Settlers are not occupiers. The Hausa are magnanimous settlers. The British settled in Australia, and Aboriginals have never been the same. Today, Australia is a White Man’s country through and through. The same British settled New Zealand and the original Maoris rue the day Captain Cook reached their shores. The same White settlers went west and settled today’s Americas. The indigenous ‘sons of the soil’ have never been the same: they in fact even lost their identities for a derisive, pejorative term: Red Indians. They were shot and killed, and those who refused to die were infected with syphilis and gonorrhea, commodities in great abundance among the Whites. The same Israel Christian Middle Belters always look up to as bulwark against Muslim hegemony is also a settler community which has usurped the lands and resources of Palestinians, Muslim and Christian.
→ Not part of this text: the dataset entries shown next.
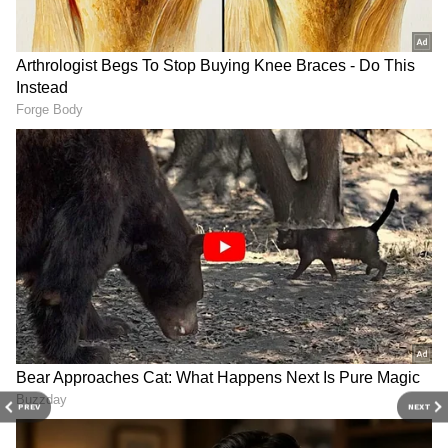
Image Credit :
Asianet News
క్లీన్ బ్లాక్ బస్టర్లు 2 మాత్రమే
మెగాస్టార్ చిరంజీవి నటించిన మన శంకర వరప్రసాద్ గారు
చిత్రం సంక్రాంతికి విడుదలై నిర్మాతలకు, బయ్యర్లకు అసలైన
పండగ తెచ్చింది. కాసుల వర్షం కురిపించిన ఈ చిత్రం
ఏకంగా బాక్సాఫీస్ వద్ద 300 కోట్లకు పైగా వసూళ్లు
సాధించింది. ఈ ఏడాది తొలి క్లీన్ బ్లాక్ బస్టర్ గా మన శంకర
వరప్రసాద్ గారు నిలిచింది. ఇక ఇటీవల విడుదలైన సమంత
మా ఇంటి బంగారం మూవీ బిగ్ సర్ప్రైజింగ్ బ్లాక్ బస్టర్ అనే
చెప్పాలి. సాధారణ అంచనాలతో విడుదలైన ఈ చిత్రం
మూడింతలు లాభాలు తెచ్చిపెడుతూ దాదాపు 70 కోట్ల
కలెక్షన్స్ అందుకుంది. మొత్తంగా ఫస్ట్ హాఫ్ లో చిరంజీవి,
సమంత మాత్రమే మెరుపులు మెరిపించారు.
PREV
NEXT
The Hausa have indeed been magnanimous settlers.
What the ‘sons of the soil’ should now advocate is a constitutional amendment to say that democracy should no longer be a game of numbers, and certain positions, especially Chairman of Jos North Local Government, should be reserved exclusively for ‘indigenes’. They would do well to study the Malaysian constitution for international best practices. And then all those Plateau indigenes working in the factories of Kano, the heart of Hausaland, would pack their luggage and return home, having won the great battle against the Hausa. Then harmony and tranquility would reign supreme in the home of peace and hospitality.
Or they should study Jos’s parallel city here in Africa; Doaula in Cameroun. Doaula, the commercial capital of Cameroun, has also been always in the grips of indigene-settler crisis. The ‘sons of the soil’, called Sawa, are a minority in the city they claim to be theirs. ‘Settlers’ such as the Bamileke, the Fulani and the Hausa (those Hausas again!) took residence long before the natives left their fastnesses. In the July 2003 legislative and municipal elections in Cameroon, the ‘settlers’ won Douala. Out of five municipal councils, four were won by ‘settlers’ and one by an ‘indigene’. Of the four ‘settlers’, three were Bamileke and one was Hausa (the Hausa again!). The Sawa have not (yet) taken up the cudgels to murder the Bamileke and Hausa (perhaps until they are coached by Plateau’s ‘sons of the soil’).
What the Sawa did was simple: noting that the winners of Doaula elections belonged mainly to the opposition party, they cosied up to the ruling party at the centre. Now all ‘Federal’ appointments come to the Sawa, including poverty alleviation. They leave the miserable municipal positions (actually Local Government chairmanship) to the ‘settlers’ until the next election.
The way we are going, if we allow these ‘sons of the soil’ to redesign Nigeria, by the time everyone is unravelled, this writer would have to re-trace four hundred years of nomadic wanderlust and relocate to Futa Toro or Futa Jallon or similar exotic places west where the Fulani emanated. And then the Guineans and the Gambians and the Senegalese would say we are ‘settlers’, again!
Let us end with this really revealing indigene-settler exchange which is said to have taken place recently. It was the United Nations, and the Palestinian Representative rose to speak: “Before beginning my talk,” he said, “I want to tell you something about Moses. When he struck the rock and it brought forth water, he thought, ‘What a good opportunity to have a bath!’ He removed his clothes, put them aside on the rock and entered the water. When he got out and wanted to dress, his clothes had vanished. An Israeli had stolen them.”
The Israeli Representative jumped up furiously and shouted, “What are you talking about? The Israelis weren’t even there by then.”